One of the most difficult hurdles can be telling your friends and family about your partner’s diagnosis. Before doing this, you and your partner should discuss who you want to tell, and when and how much you want to tell them. At first your partner may be reluctant to let people know. This is perfectly understandable. However, if you have a close network of family and friends it can be more stressful trying to keep the information concealed.
Some people react to the news better than others and some will find it difficult to know what to say. Occasionally, there may be people who are unable to deal with the news and withdraw from you. This can feel hurtful. Perhaps it may help to stay in touch with these people in less direct ways such as by email or letter.
Many friends and family offer their support straight away and go out of their way to do anything to help. There may also be people who want to be supportive but don’t know how to approach you, or worry about intruding on you at a difficult time.
If you and your partner decide that you would like to involve people, it is important to find a way of telling them that you would appreciate their help without putting them under any obligation. Discuss with your partner the things you may be struggling with, so that if people do offer to help you know what to say. It can be useful to offer a choice of tasks, such as cooking, cleaning, shopping or collecting children from school.
There may be times when you feel that although you have plenty of practical help for you and your partner, you don’t have enough emotional support for yourself. You may have a friend or sibling who is always happy to lend an ear, someone who enjoys a night out or a work colleague who makes a good sports partner. If so, try to maintain these relationships and the activities you share; they will help you feel less isolated when people are rallying around your partner.
Dealing with people
You may find that people drop in to see you and your partner.

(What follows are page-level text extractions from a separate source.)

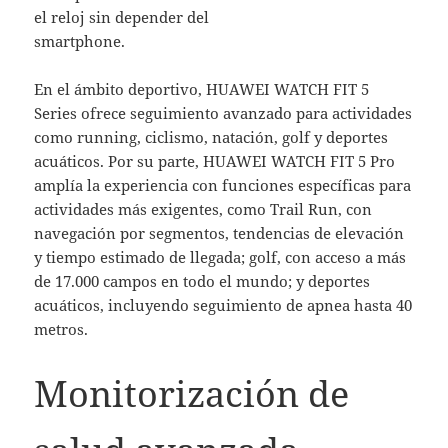
el reloj sin depender del
smartphone.
En el ámbito deportivo, HUAWEI WATCH FIT 5
Series ofrece seguimiento avanzado para actividades
como running, ciclismo, natación, golf y deportes
acuáticos. Por su parte, HUAWEI WATCH FIT 5 Pro
amplía la experiencia con funciones específicas para
actividades más exigentes, como Trail Run, con
navegación por segmentos, tendencias de elevación
y tiempo estimado de llegada; golf, con acceso a más
de 17.000 campos en todo el mundo; y deportes
acuáticos, incluyendo seguimiento de apnea hasta 40
metros.
Monitorización de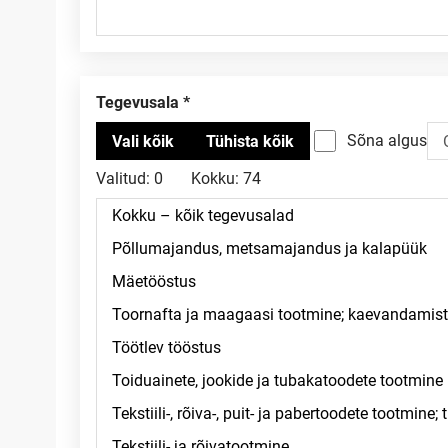
Tegevusala
Sõna algus
Valitud:
0
Kokku:
74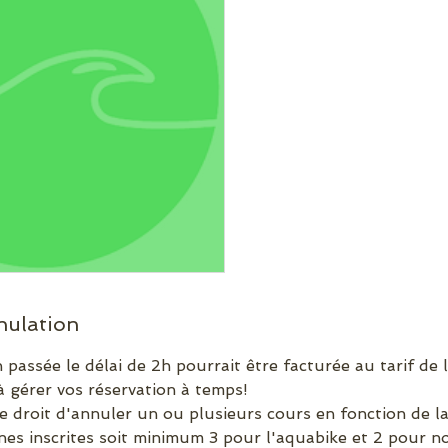
nulation
 passée le délai de 2h pourrait être facturée au tarif de 
 gérer vos réservation à temps!
e droit d'annuler un ou plusieurs cours en fonction de l
es inscrites soit minimum 3 pour l'aquabike et 2 pour n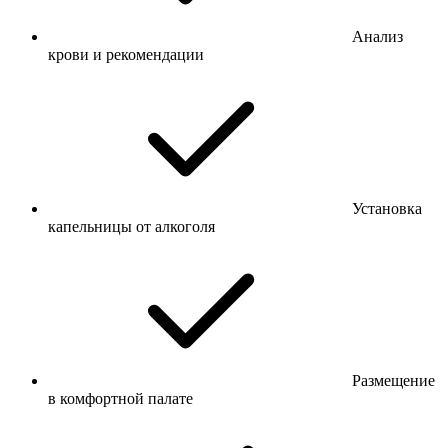
Анализ
крови и рекомендации
Установка
капельницы от алкоголя
Размещение
в комфортной палате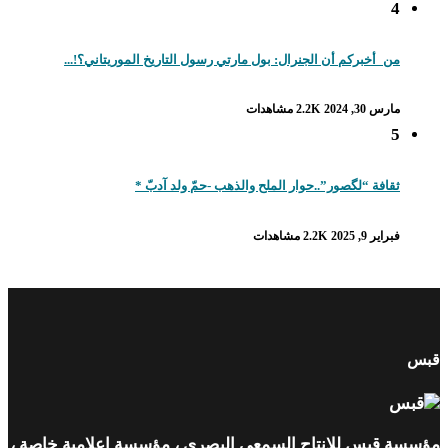
4
من_أخبركم أن الجنرال: بول مارتي رسول التاريخ الموريتاني؟!...
مارس 30, 2024
2.2K مشاهدات
5
ثقافة “لگصور”..حوار الملح والذهب -حمّ ولد آدبّ *
فبراير 9, 2025
2.2K مشاهدات
س
سة قبس للإنتاج السمعي البصري ، مؤسسة إعلامية خاصة ،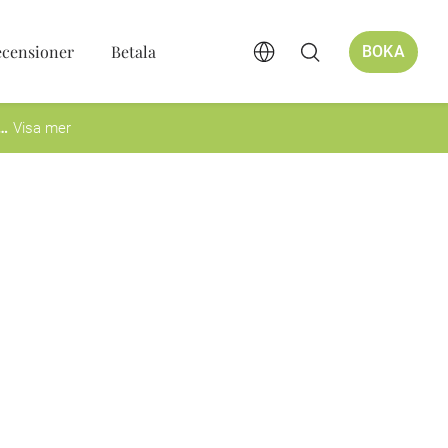
ecensioner
Betala
BOKA
Visa mer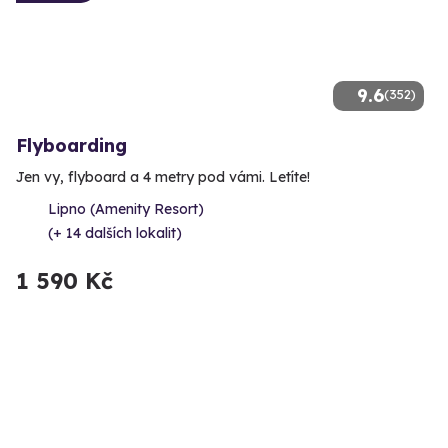
9.6
(352)
Flyboarding
Jen vy, flyboard a 4 metry pod vámi. Letíte!
Lipno (Amenity Resort)
(+ 14 dalších lokalit)
1 590 Kč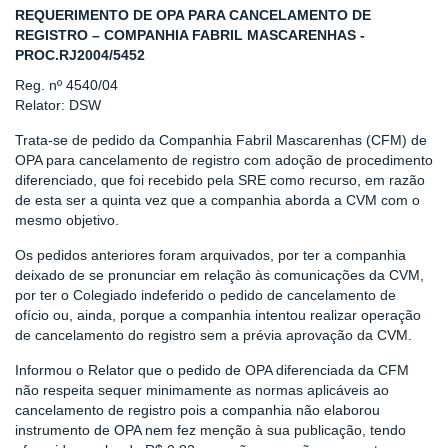
REQUERIMENTO DE OPA PARA CANCELAMENTO DE
REGISTRO – COMPANHIA FABRIL MASCARENHAS -
PROC.RJ2004/5452
Reg. nº 4540/04
Relator: DSW
Trata-se de pedido da Companhia Fabril Mascarenhas (CFM) de
OPA para cancelamento de registro com adoção de procedimento
diferenciado, que foi recebido pela SRE como recurso, em razão
de esta ser a quinta vez que a companhia aborda a CVM com o
mesmo objetivo.
Os pedidos anteriores foram arquivados, por ter a companhia
deixado de se pronunciar em relação às comunicações da CVM,
por ter o Colegiado indeferido o pedido de cancelamento de
ofício ou, ainda, porque a companhia intentou realizar operação
de cancelamento do registro sem a prévia aprovação da CVM.
Informou o Relator que o pedido de OPA diferenciada da CFM
não respeita sequer minimamente as normas aplicáveis ao
cancelamento de registro pois a companhia não elaborou
instrumento de OPA nem fez menção à sua publicação, tendo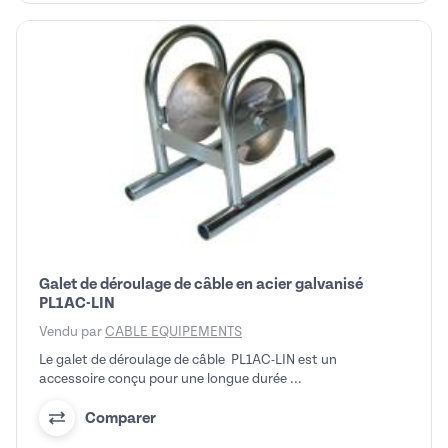
Galet de déroulage de câble en acier galvanisé
PL1AC-LIN
Vendu par
CABLE EQUIPEMENTS
Le galet de déroulage de câble PL1AC-LIN est un
accessoire conçu pour une longue durée ...
Comparer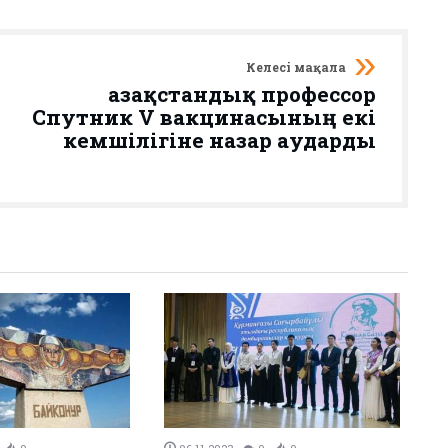
Келесі мақала
Қазақстандық профессор
Спутник V вакцинасының екі
кемшілігіне назар аударды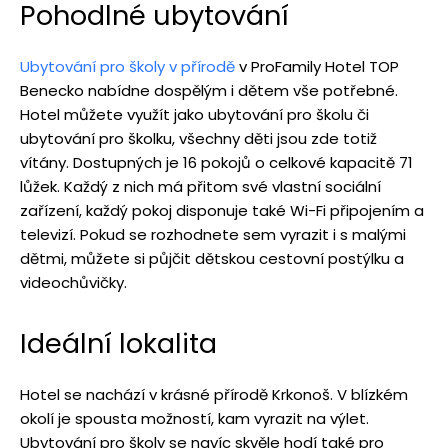
Pohodlné ubytování
Ubytování pro školy v přírodě
v ProFamily Hotel TOP
Benecko nabídne dospělým i dětem vše potřebné.
Hotel můžete využít jako ubytování pro školu či
ubytování pro školku, všechny děti jsou zde totiž
vítány. Dostupných je 16 pokojů o celkové kapacitě 71
lůžek. Každý z nich má přitom své vlastní sociální
zařízení, každý pokoj disponuje také Wi-Fi připojením a
televizí. Pokud se rozhodnete sem vyrazit i s malými
dětmi, můžete si půjčit dětskou cestovní postýlku a
videochůvičky.
Ideální lokalita
Hotel se nachází v krásné přírodě Krkonoš. V blízkém
okolí je spousta možností, kam vyrazit na výlet.
Ubytování pro školy se navíc skvěle hodí také pro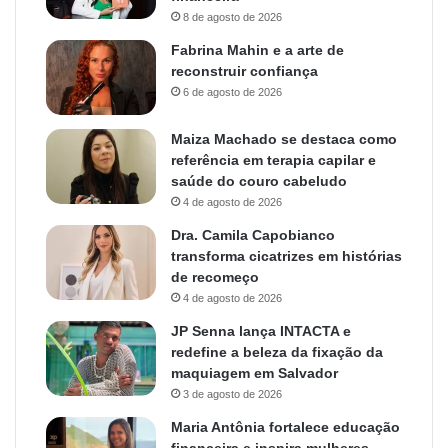
8 de agosto de 2026
Fabrina Mahin e a arte de
reconstruir confiança
6 de agosto de 2026
Maiza Machado se destaca como
referência em terapia capilar e
saúde do couro cabeludo
4 de agosto de 2026
Dra. Camila Capobianco
transforma cicatrizes em histórias
de recomeço
4 de agosto de 2026
JP Senna lança INTACTA e
redefine a beleza da fixação da
maquiagem em Salvador
3 de agosto de 2026
Maria Antônia fortalece educação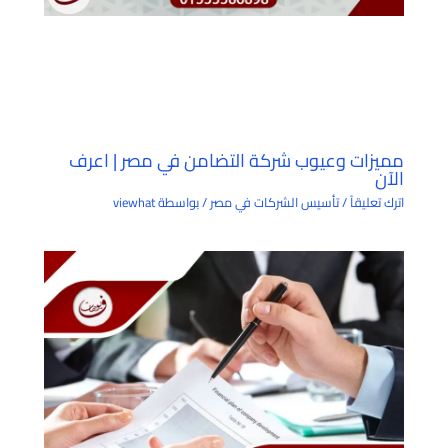
مميزات وعيوب شركة التضامن في مصر | اعرف
الآن
اترك تعليقاً
/
تأسيس الشركات في مصر
/ بواسطة
viewhat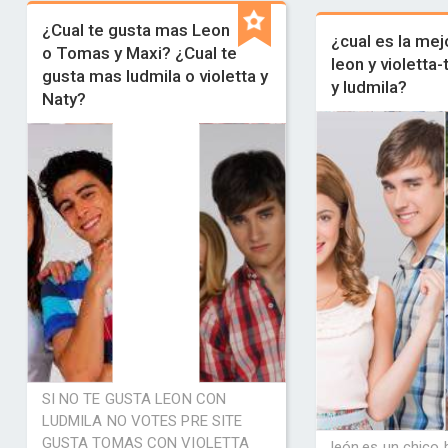
¿Cual te gusta mas Leon
¿cual es la mej
o Tomas y Maxi? ¿Cual te
leon y violetta
gusta mas ludmila o violetta y
y ludmila?
Naty?
SI NO TE GUSTA LEON CON
LUDMILA NO VOTES PRE SITE
GUSTA TOMAS CON VIOLETTA
león,es un chico 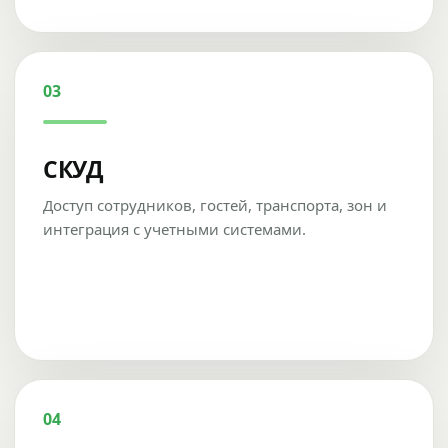
03
СКУД
Доступ сотрудников, гостей, транспорта, зон и
интеграция с учетными системами.
04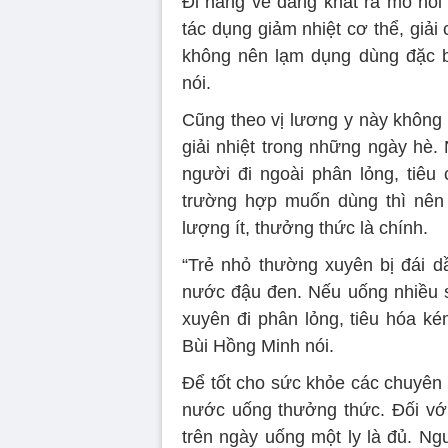
Đi nắng về đang khát ra mồ hô
tác dụng giảm nhiệt cơ thể, giải 
không nên lạm dụng dùng đặc b
nói.
Cũng theo vị lương y này không
giải nhiệt trong những ngày hè.
người đi ngoài phân lỏng, tiêu
trường hợp muốn dùng thì nên 
lượng ít, thưởng thức là chính.
“Trẻ nhỏ thường xuyên bị đái 
nước đậu đen. Nếu uống nhiều sẽ
xuyên đi phân lỏng, tiêu hóa k
Bùi Hồng Minh nói.
Để tốt cho sức khỏe các chuyên
nước uống thưởng thức. Đối vớ
trên ngày uống một ly là đủ. Ngư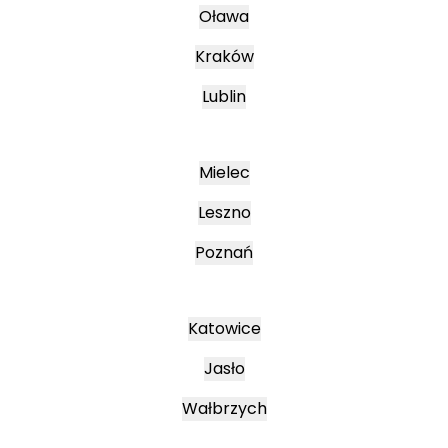
Oława
Kraków
Lublin
Mielec
Leszno
Poznań
Katowice
Jasło
Wałbrzych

Although this is well intended, unplanned visits can sometimes be inconvenient. It might help to work out with your partner the times and days that are best for you to have visitors and let your friends and family know. This way you will not only appreciate their visits more, but also be less likely to be caught at a bad time, or give your visitors the impression that you’d rather they hadn’t come.
There may also be times when you prefer not to take telephone calls. Leaving the answer machine on so you can respond when you are ready can help in the short term. However, try not to put off calling people back as they may soon think that you are avoiding them.
Families can be complicated and there may be some people that you have a strained relationship with. You may feel that with so much happening in your life it isn’t a good time to be building bridges. Or you may want to put things aside and resolve any issues you have. What is important is that you try not to let any existing tension become worse, especially while you and your partner need to concentrate on each other.
If you have children
If you have children, whatever their age, you may worry about how they will react to your partner’s diagnosis. Very young children may not understand at all, teenagers may not know how to deal with the situation and adult children may feel they should be old enough to cope, but actually find it very hard. However it is important to be open and honest with them as children can often sense that something has happened.